I’ll never forget the evening some were gathered in a livingroom. On a question of discussion I can’t even recall anymore, a participant asked, “I wonder what the Community thinks of that?” Someone had the clarity to ask, “No, what do you think of that?” Critical difference: the first question was asked by someone who drew her identity from the community. She struggled to answer.
Another time, I listened attentively to our leader speaking. She said, “When you see something that is true, you must close your mind to it,” accentuated with a loud, dramatic clap of her hands at the word “close.” I remember feeling the electric shudder passing down my spinal cord. Surely this is not so! Yet within seconds, I had indeed closed my mind.
For my leader was the container, and I the contained, I the shadow of another.

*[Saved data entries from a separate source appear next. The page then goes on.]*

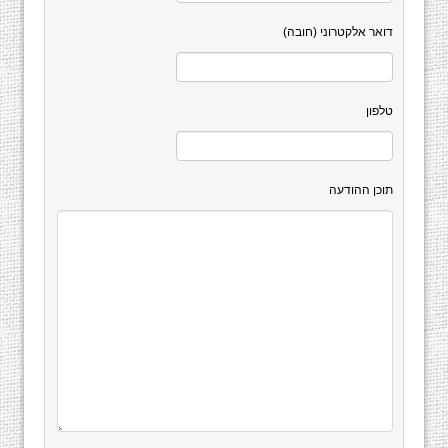
דואר אלקטרוני (חובה)
טלפון
תוכן ההודעה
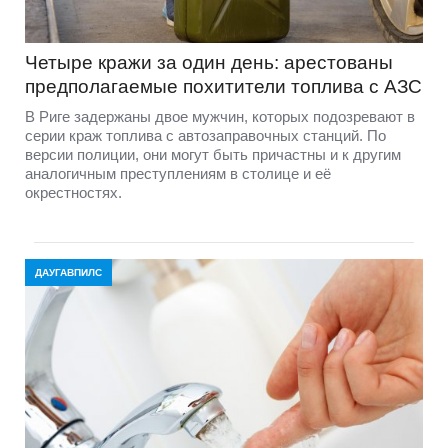
Четыре кражи за один день: арестованы
предполагаемые похитители топлива с АЗС
В Риге задержаны двое мужчин, которых подозревают в
серии краж топлива с автозаправочных станций. По
версии полиции, они могут быть причастны и к другим
аналогичным преступлениям в столице и её
окрестностях.
ДАУГАВПИЛС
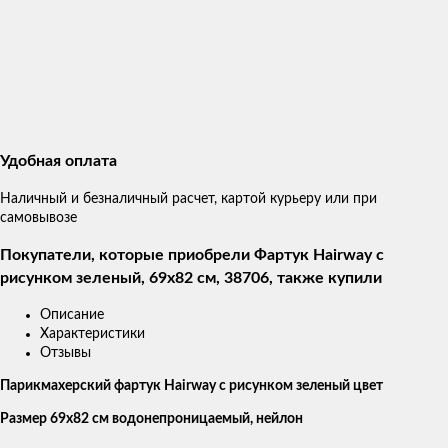
Удобная оплата
Наличный и безналичный расчет, картой курьеру или при
самовывозе
Покупатели, которые приобрели Фартук Hairway с
рисунком зеленый, 69x82 см, 38706, также купили
Описание
Характеристики
Отзывы
Парикмахерский фартук Hairway с рисунком зеленый цвет
Размер 69x82 см водонепроницаемый, нейлон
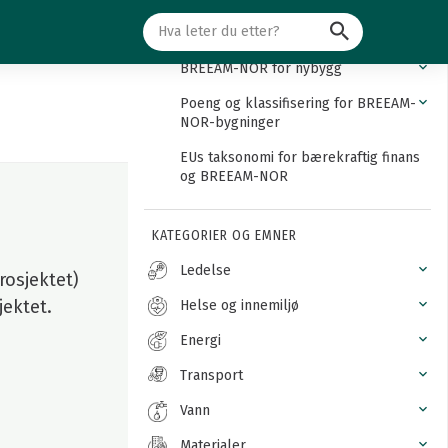
Søk
Innledning
BREEAM-NOR for nybygg
Poeng og klassifisering for BREEAM-
NOR-bygninger
EUs taksonomi for bærekraftig finans
og BREEAM-NOR
KATEGORIER OG EMNER
Ledelse
rosjektet)
jektet.
Helse og innemiljø
Energi
Transport
Vann
Materialer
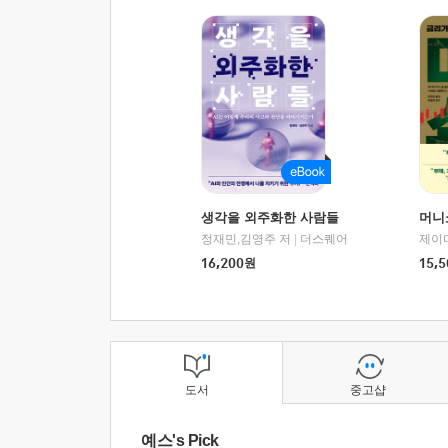
생각을 외주화한 사람들
머니
정재민,김영주 저
|
더스퀘어
16,200
원
15,5
도서
중고샵
예스's Pick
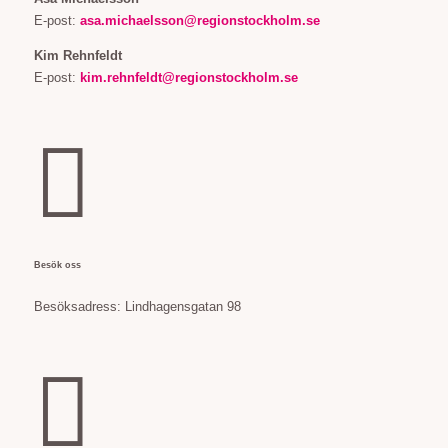
E-post:
asa.michaelsson@regionstockholm.se
Kim Rehnfeldt
E-post:
kim.rehnfeldt@regionstockholm.se

Besök oss
Besöksadress:
Lindhagensgatan 98

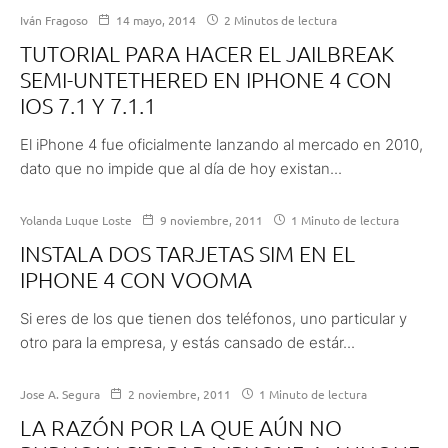
Iván Fragoso
14 mayo, 2014
2 Minutos de lectura
TUTORIAL PARA HACER EL JAILBREAK
SEMI-UNTETHERED EN IPHONE 4 CON
IOS 7.1 Y 7.1.1
El iPhone 4 fue oficialmente lanzando al mercado en 2010,
dato que no impide que al día de hoy existan...
Yolanda Luque Loste
9 noviembre, 2011
1 Minuto de lectura
INSTALA DOS TARJETAS SIM EN EL
IPHONE 4 CON VOOMA
Si eres de los que tienen dos teléfonos, uno particular y
otro para la empresa, y estás cansado de estár...
Jose A. Segura
2 noviembre, 2011
1 Minuto de lectura
LA RAZÓN POR LA QUE AÚN NO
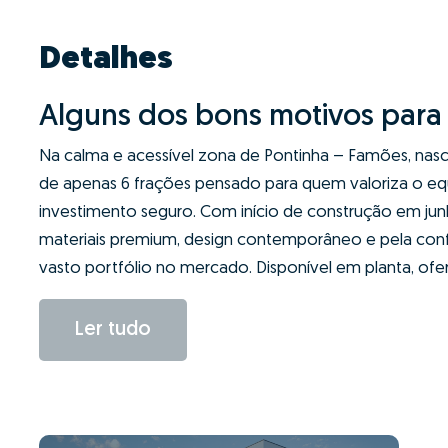
Detalhes
Alguns dos bons motivos para 
Na calma e acessível zona de Pontinha – Famões, nasce
de apenas 6 frações pensado para quem valoriza o equi
investimento seguro. Com início de construção em junh
materiais premium, design contemporâneo e pela con
vasto portfólio no mercado. Disponível em planta, ofer
Ler tudo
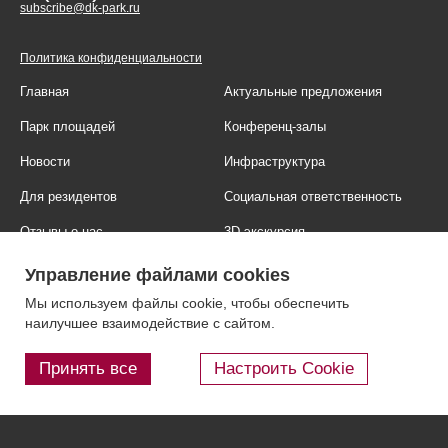
subscribe@dk-park.ru
Политика конфиденциальности
Главная
Актуальные предложения
Парк площадей
Конференц-залы
Новости
Инфраструктура
Для резидентов
Социальная ответственность
Отзывы о нас
3D-экскурсия
Фотогалерея
Правовая информация
Управление файлами cookies
Контакты
Блог
Мы используем файлы cookie, чтобы обеспечить
наилучшее взаимодействие с сайтом.
Принять все
Настроить Cookie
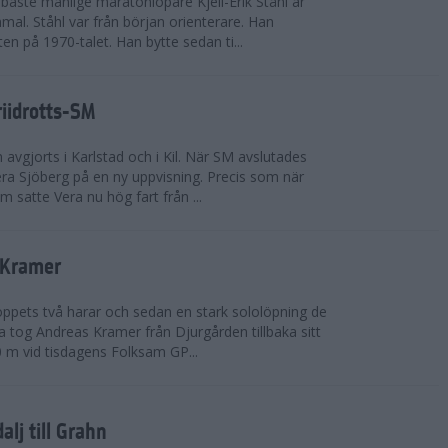
bäste manlige maratonlöpare Kjell-Erik Ståhl är
mal. Ståhl var från början orienterare. Han
ten på 1970-talet. Han bytte sedan ti...
riidrotts-SM
en avgjorts i Karlstad och i Kil. När SM avslutades
a Sjöberg på en ny uppvisning. Precis som när
m satte Vera nu hög fart från ...
 Kramer
 loppets två harar och sedan en stark sololöpning de
 tog Andreas Kramer från Djurgården tillbaka sitt
 m vid tisdagens Folksam GP...
alj till Grahn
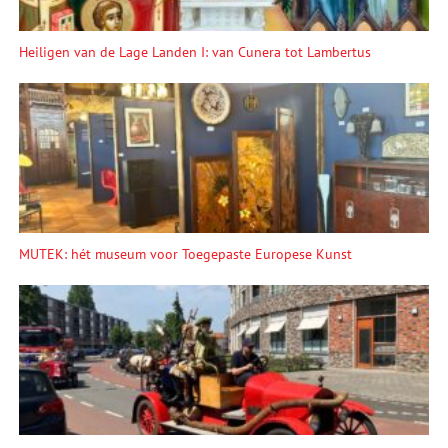
Heiligen van de Lage Landen I: van Cunera tot Lambertus
MUTEK: hét museum voor Toegepaste Europese Kunst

Later, as the community grew over a thousand strong, the feeling tone became more strident. A larger membership had become more challenging to control. There came a point when the leader Emelia and her small circle deemed it necessary to purge some, including friends, those who “are not living the life.” They were asked to leave the community. It was like a death in the family. Someone asked how to relate to those who were “purged.” “They are dead,” we were told. Of course, they weren’t dead, but we were supposed to purge everything, even friendship, that distracted us from “living the life,” as defined.
A death
In grief, I rationalized in secret. Surely, this is not so. I can still be friends with them. Not really. We remaining were too busy “doing ‘the work’” for friendship. It was indeed like a death.
The communal feeling tone of welcome, warmth, and support transformed into expectation, judgment, and demand. Our two young sons consumed our energy and time, as children do to parents who love them. Sandy was an especially devoted mother. The community did not lessen its demand: You need to be doing more. Here’s that idea of totality again. You must be in all the way, else you cannot be here at all. You must choose. Sandy and I had long, anguishing conversations. And there was this rule: the two of you must be in or neither of you.
With the honest decision to leave, I was devastated. Like the others, I didn’t measure up. What would I do with my life now?
An afterlife
Over the years, I’ve come to see what a great gift the experience was. All of it: the joining, the working, and the separating.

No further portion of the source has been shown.